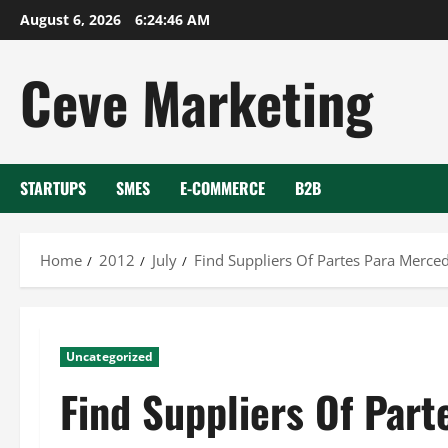
Skip
August 6, 2026
6:24:47 AM
to
content
Ceve Marketing
STARTUPS
SMES
E-COMMERCE
B2B
Home
2012
July
Find Suppliers Of Partes Para Merce
Uncategorized
Find Suppliers Of Par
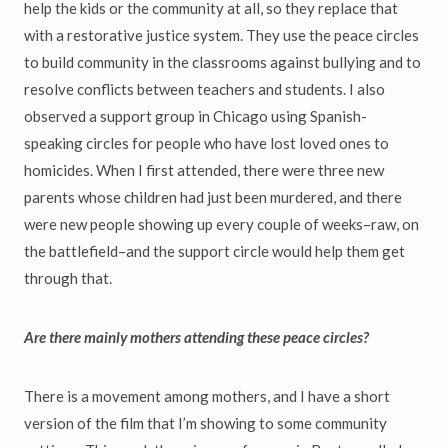
help the kids or the community at all, so they replace that
with a restorative justice system. They use the peace circles
to build community in the classrooms against bullying and to
resolve conflicts between teachers and students. I also
observed a support group in Chicago using Spanish-
speaking circles for people who have lost loved ones to
homicides. When I first attended, there were three new
parents whose children had just been murdered, and there
were new people showing up every couple of weeks–raw, on
the battlefield–and the support circle would help them get
through that.
Are there mainly mothers attending these peace circles?
There is a movement among mothers, and I have a short
version of the film that I’m showing to some community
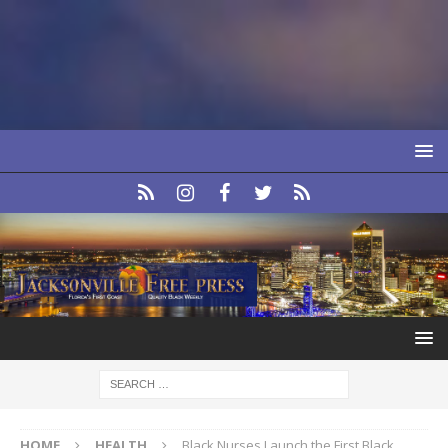
HOME
HEALTH
Black Nurses Launch the First Black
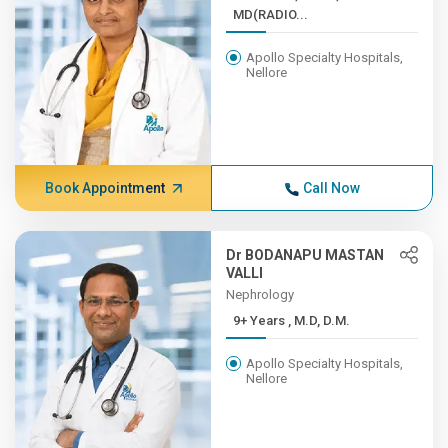
MD(RADIO...
Apollo Specialty Hospitals,
Nellore
Book Appointment
Call Now
Dr BODANAPU MASTAN
VALLI
Nephrology
9+ Years , M.D, D.M.
Apollo Specialty Hospitals,
Nellore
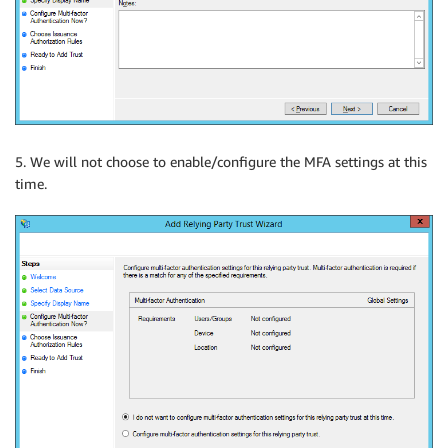
5. We will not choose to enable/configure the MFA settings at this
time.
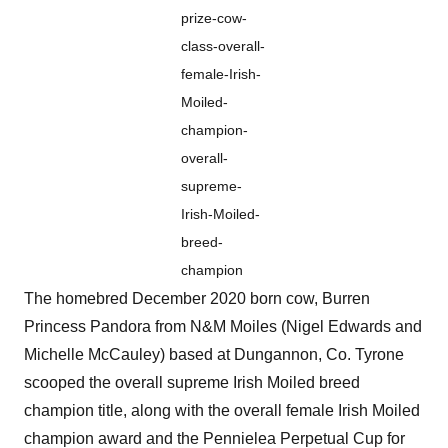
prize-cow-
class-overall-
female-Irish-
Moiled-
champion-
overall-
supreme-
Irish-Moiled-
breed-
champion
The homebred December 2020 born cow, Burren
Princess Pandora from N&M Moiles (Nigel Edwards and
Michelle McCauley) based at Dungannon, Co. Tyrone
scooped the overall supreme Irish Moiled breed
champion title, along with the overall female Irish Moiled
champion award and the Pennielea Perpetual Cup for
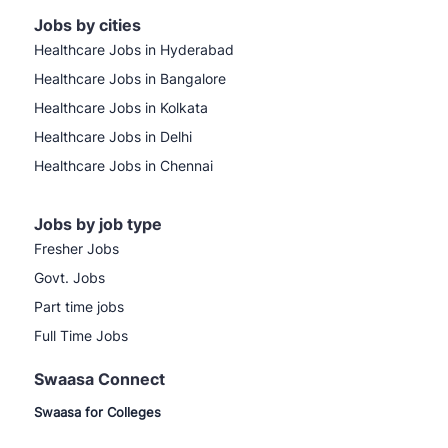
Jobs by cities
Healthcare Jobs in Hyderabad
Healthcare Jobs in Bangalore
Healthcare Jobs in Kolkata
Healthcare Jobs in Delhi
Healthcare Jobs in Chennai
Jobs by job type
Fresher Jobs
Govt. Jobs
Part time jobs
Full Time Jobs
Swaasa Connect
Swaasa for Colleges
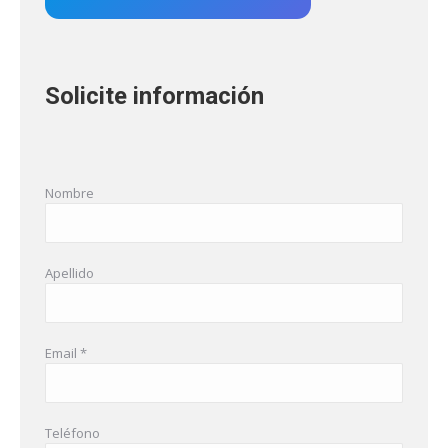
Solicite información
Nombre
Apellido
Email *
Teléfono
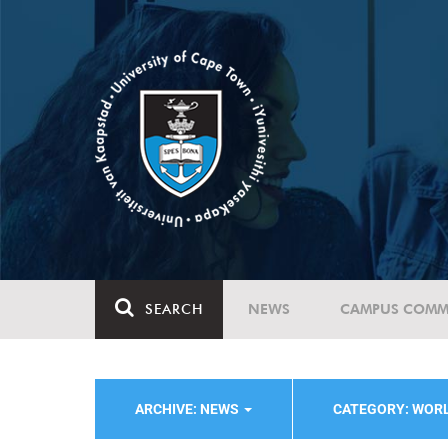
SEARCH
NEWS
CAMPUS COMM
ARCHIVE: NEWS
CATEGORY: WOR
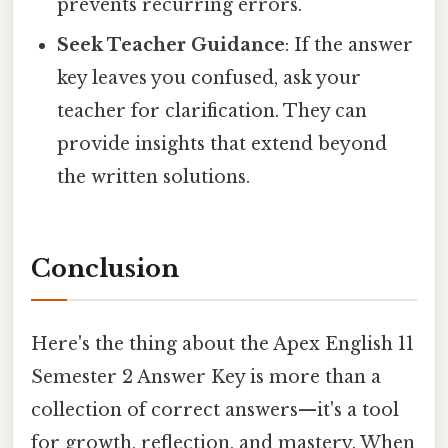
prevents recurring errors.
Seek Teacher Guidance
: If the answer
key leaves you confused, ask your
teacher for clarification. They can
provide insights that extend beyond
the written solutions.
Conclusion
Here's the thing about the Apex English 11
Semester 2 Answer Key is more than a
collection of correct answers—it's a tool
for growth, reflection, and mastery. When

→ **Action item**
For this exercise, transcribe exactly the part of the records above that opens with the line containing "Are there mainly" and closes with the one containing "CATEGORY: WOR". Pictures are not part of the copy.

→ **Response area**
Are there mainly mothers attending these peace circles?
There is a movement among mothers, and I have a short
version of the film that I’m showing to some community
HOME
HEALTH
Black Nurses Launch the First Black
MD(RADIO...
Apollo Specialty Hospitals,
Nellore
Book Appointment
Call Now
Dr BODANAPU MASTAN
VALLI
Nephrology
9+ Years , M.D, D.M.
Apollo Specialty Hospitals,
Nellore
5. We will not choose to enable/configure the MFA settings at this
time.
prize-cow-
class-overall-
female-Irish-
Moiled-
champion-
overall-
supreme-
Irish-Moiled-
breed-
champion
The homebred December 2020 born cow, Burren
Princess Pandora from N&M Moiles (Nigel Edwards and
Michelle McCauley) based at Dungannon, Co. Tyrone
scooped the overall supreme Irish Moiled breed
champion title, along with the overall female Irish Moiled
champion award and the Pennielea Perpetual Cup for
Jobs by cities
Healthcare Jobs in Hyderabad
Healthcare Jobs in Bangalore
Healthcare Jobs in Kolkata
Healthcare Jobs in Delhi
Healthcare Jobs in Chennai
Jobs by job type
Fresher Jobs
Govt. Jobs
Part time jobs
Full Time Jobs
Swaasa Connect
Swaasa for Colleges
Solicite información
Nombre
Apellido
Email *
Teléfono
SEARCH
NEWS
CAMPUS COMM
ARCHIVE: NEWS
CATEGORY: WOR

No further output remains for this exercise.